Pekan Depan, 8 Terdakwa Korupsi Pasar Modern Natuna Jalani Sidang Perdana
Oleh : Roland Aritonang
Sabtu | 08-12-2018 | 09:16 WIB
humas-santonius-tpi.jpg honda-batam
Humas PN Tanjungpinang Santonius Tambunan. (Dok Batamtoday.com)

BATAMTODAY.COM, Tanjungpinang - Delapan terdakwa pidana korupsi pembangunan Pasar Modern Natuna akan menjalani sidang perdana di Pengadilan Tipikor Tanjungpinang.

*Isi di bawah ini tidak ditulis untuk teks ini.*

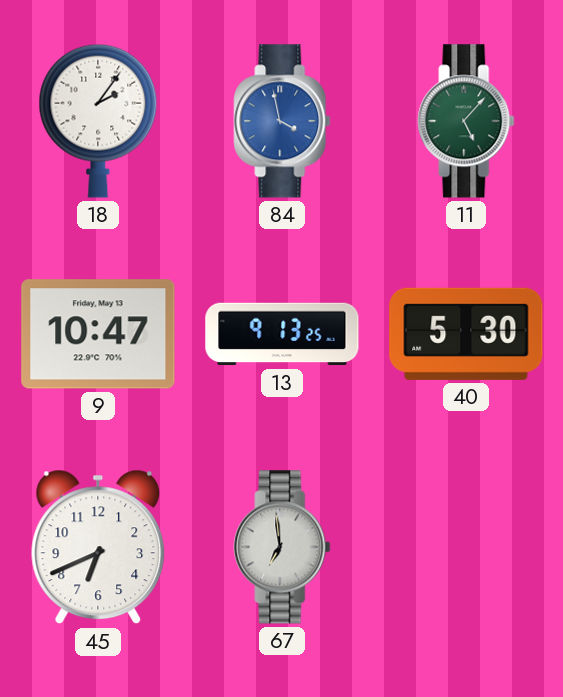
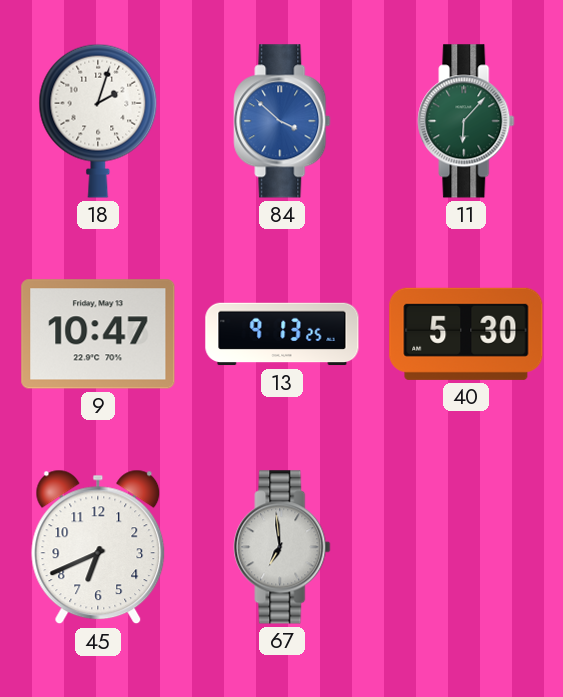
18: 2:06 -> 2:03
84: 3:58 -> 3:52
11: 5:07 -> 6:07
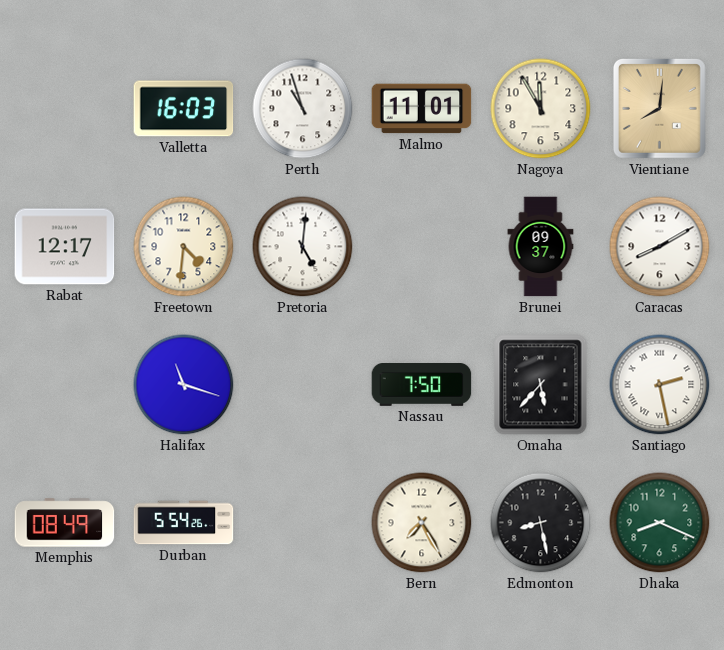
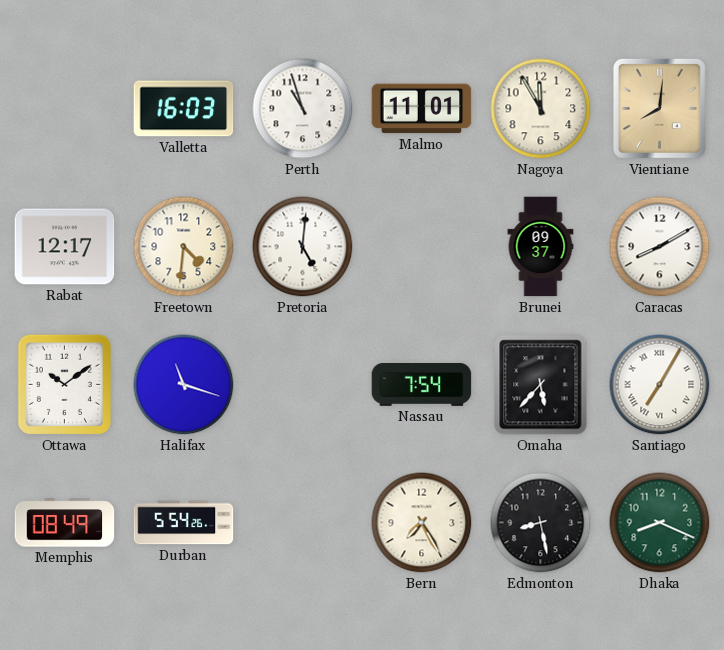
Ottawa: none -> 10:09
Nassau: 7:50 -> 7:54
Santiago: 2:28 -> 7:05
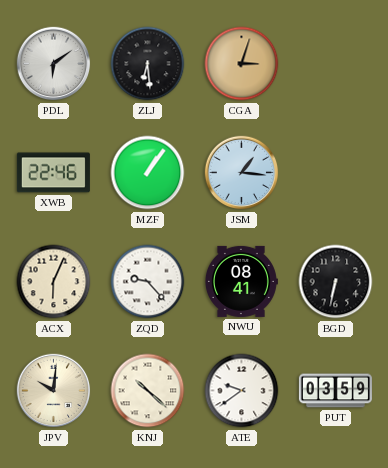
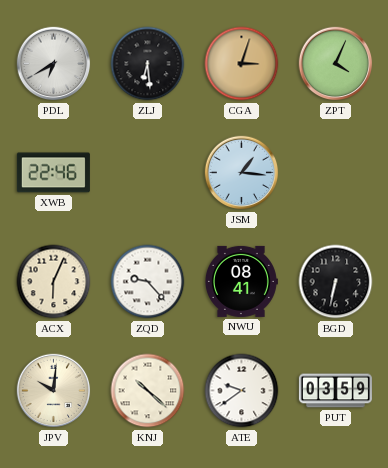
PDL: 6:09 -> 6:40
ZPT: none -> 4:04
MZF: 1:06 -> none
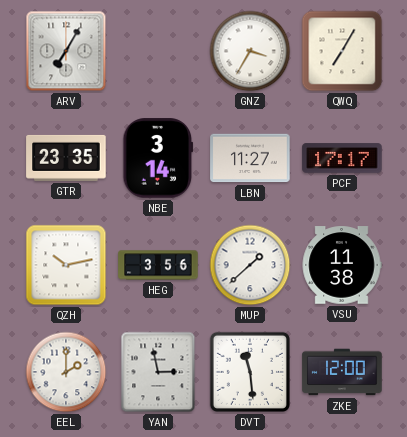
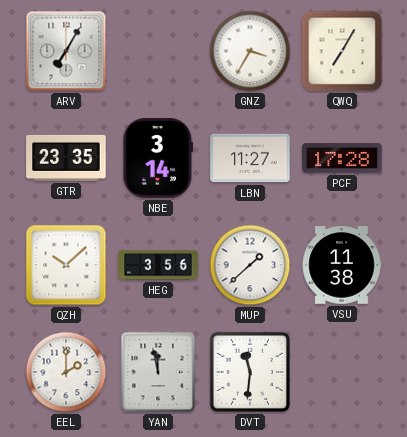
PCF: 17:17 -> 17:28
QZH: 10:13 -> 10:08
YAN: 2:58 -> 11:58
DVT: 11:29 -> 11:31
ZKE: 12:00 -> none
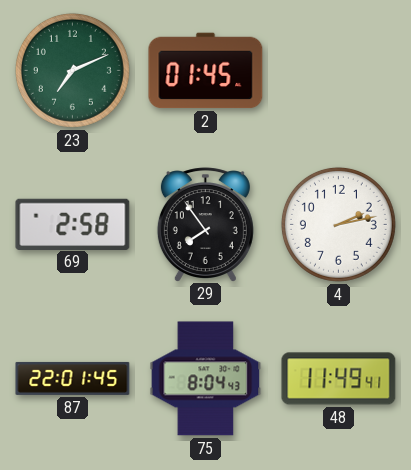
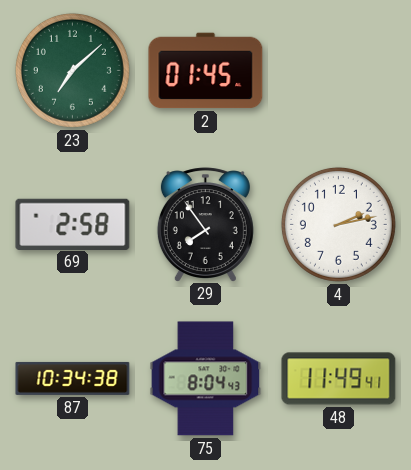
23: 7:11 -> 7:08
87: 22:01 -> 10:34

Sidang pembacaan surat dakwaan dijadwalkan berlangsung pada Selasa (11/12/2018).

Delapan terdakwa itu, masing-masing Minwardi, sebagai Kadis PU Natuna; M Assegaf, Direktur Utama PT Mangkubuana Hutama Jaya (kontraktor); M Basyir, sebagai perororangan yang melanjutkan pekerjaan setelah pekerjaan tidak dilanjutkan kontraktor; dan lainnya Lukman Hadi, Z Herry, Duwi, Dimas, serta Nursyamsi, setelah Kejaksaan Tinggi (Kejati) Kepri melimpahkan melimpahkan berkas perkara dan telah diregister Pengadilan Tipikor Tanjungpinang.

"Kami telah menerima berkas delapan terdakwa dugaan korupsi pembangunan pasar modern Natuna," ujar Humas PN Tanjungpinang Santonius Tambunan, Jumat (7/11/2018).

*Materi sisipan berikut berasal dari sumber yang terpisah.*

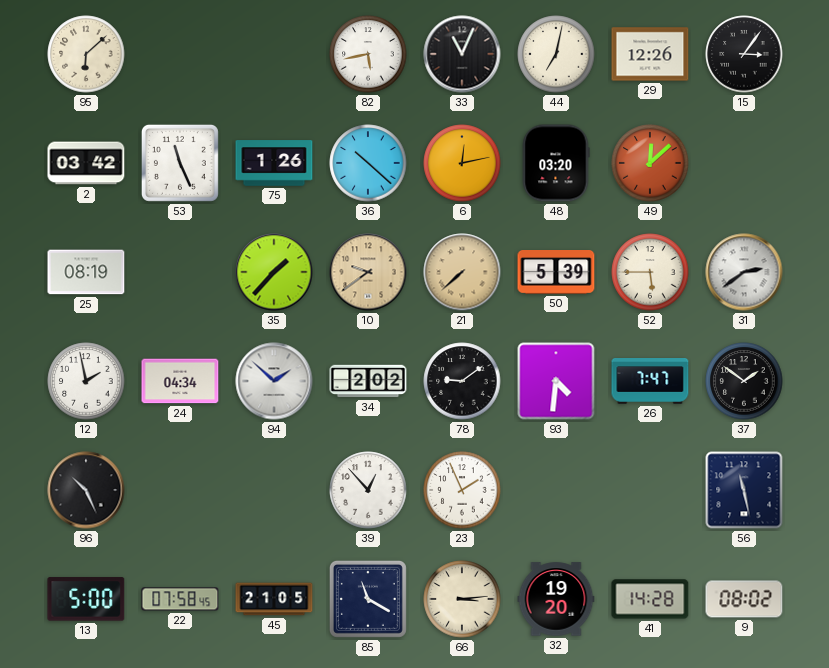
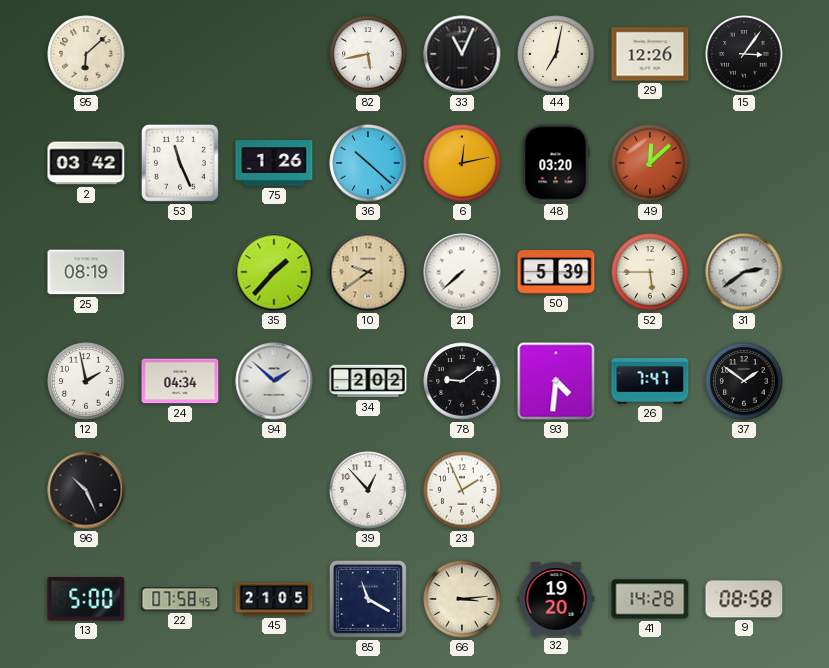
21 dial: champagne -> white
56: 11:28 -> none
9: 08:02 -> 08:58
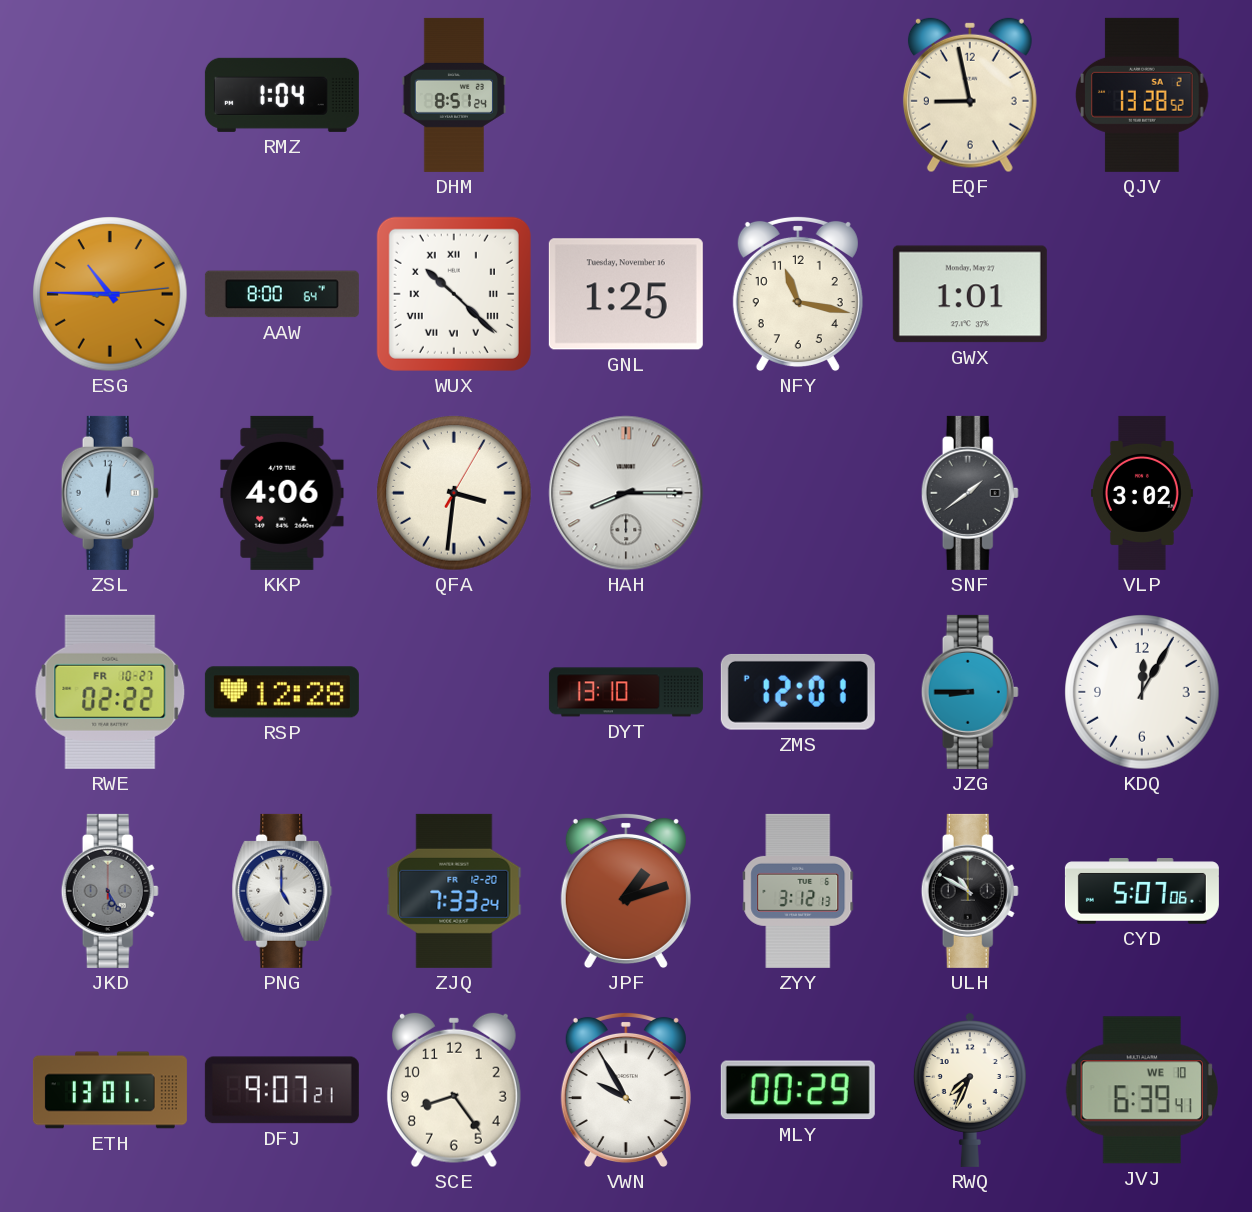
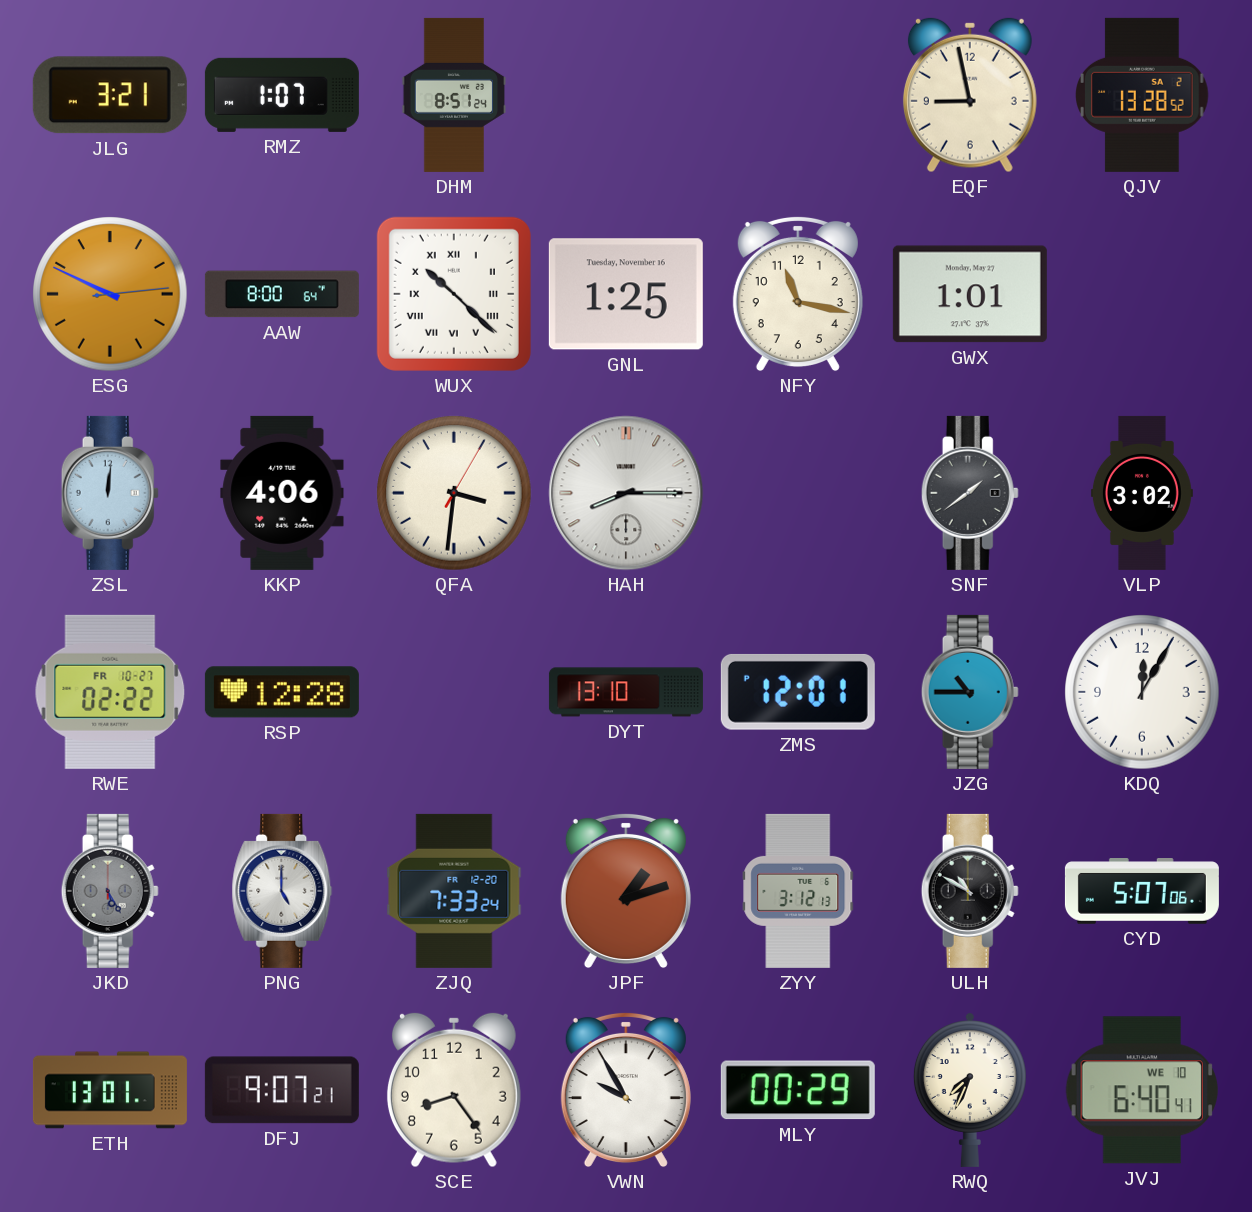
JLG: none -> 3:21
RMZ: 1:04 -> 1:07
ESG: 10:45 -> 9:49
JZG: 8:45 -> 10:45
JVJ: 6:39 -> 6:40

Santonius menyebutkan, berkas tersebut diregister dengan nomor perkara untuk terdakwa Minwardi nomor 29/Pid.Sus-TPK/2018/PN Tpg, Lukman Hadi dengan perkara nomor 30/Pid.Sus-TPK/2018/PN Tpg, Duwi Satrio Prasetio dengan nomor perkara 31/Pid.Sus-TPK/2018/PN Tpg dan Z Harry dengan nomor perkara 32/Pid.Sus-TPK/2018/PN Tpg.

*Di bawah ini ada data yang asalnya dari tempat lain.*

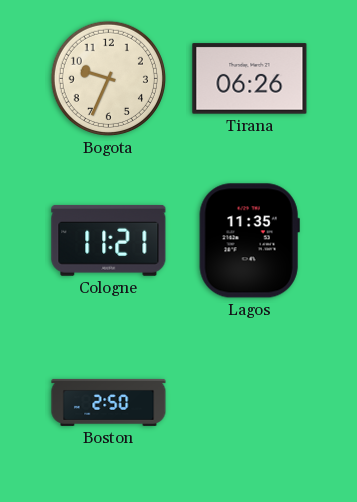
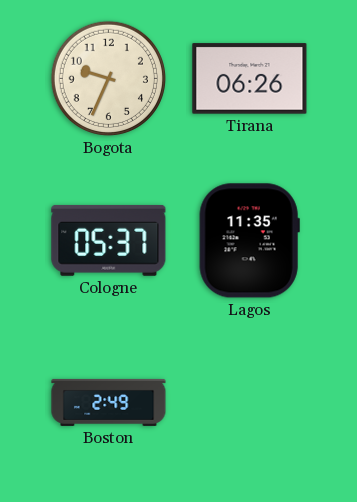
Cologne: 11:21 -> 05:37
Boston: 2:50 -> 2:49
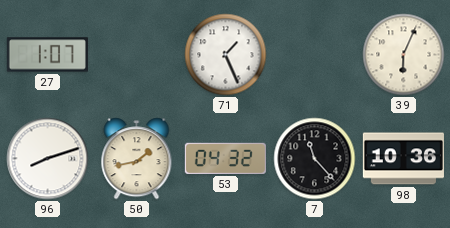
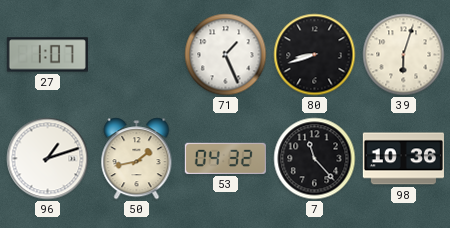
80: none -> 8:42
39: 6:04 -> 6:03
96: 8:12 -> 1:12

"Untuk keempat terdakwa ini akan disidangkan majelis hakim Santonius Tambunan, didampingi Iriati Khoirul Ummah dan Yon Efri," katanya.

Sementara untuk keempat terdakwa lainnya, di antaranya Dimas Adi Prastyo dengan nomor perkara 33/Pid.Sus-TPK/2018/PN Tpg, Muhammad Assegaf dengan nomor perkara 34/Pid.Sus-TPK/2018/PN Tpg, Mohammad Basri dengan perkara nomor 35/Pid.Sus-TPK/2018/PN Tpg dan Nur Syamsi Tridiatmo 36/Pid.Sus-TPK/2018/PN Tpg.

"Untuk keempat terdakwa ini akan disidangkan majelis hakim Iriaty Khoirul Ummah didampingi Santonius Tambunan dan Weinanda," tambahnya.

Sebelumnya, Direktur Reserse Kriminal Khusus Polda Kepri, Kombes Pol Rustam Mansur menambahkan, pada Kamis, 24 September 2014 ditandatangani Surat Perjanjian Kerja Konstruksi (Kontrak Induk) untuk melaksanakan Pembangunan Pasar Modern dengan Nomor : 644/PU-CK/KTR-INDUK/FISIK/165/IX/2014.

"Surat ditandatangani oleh Kadis PU Kabupatrn Natuna inisial M bersama MA selaku Direktur Utama PT Mangkubuana Hutama Jaya dari Jakarta. Dari harga kontrak atau nilai kontrak induk sebesar Rp36.688.120.000 ini, kontrak mulai berlaku sejak tanggal 4 September 2014 sampai dengan tanggal 25 Desember 2015," ungkapnya.

Sejak awal pelaksanaan pekerjaan kontruksi pembangunan pasar modern itu sampai dengan pembayaran, sudah bermasalah alias tidak sesuai aturan. Hal ini, tambah Mansur, jelas bertentangan dengan Peraturan Presiden Republik Indonesia Nomor 70 Tahun 2012 tentang Pengadaan Barang dan Jasa Pemerintah.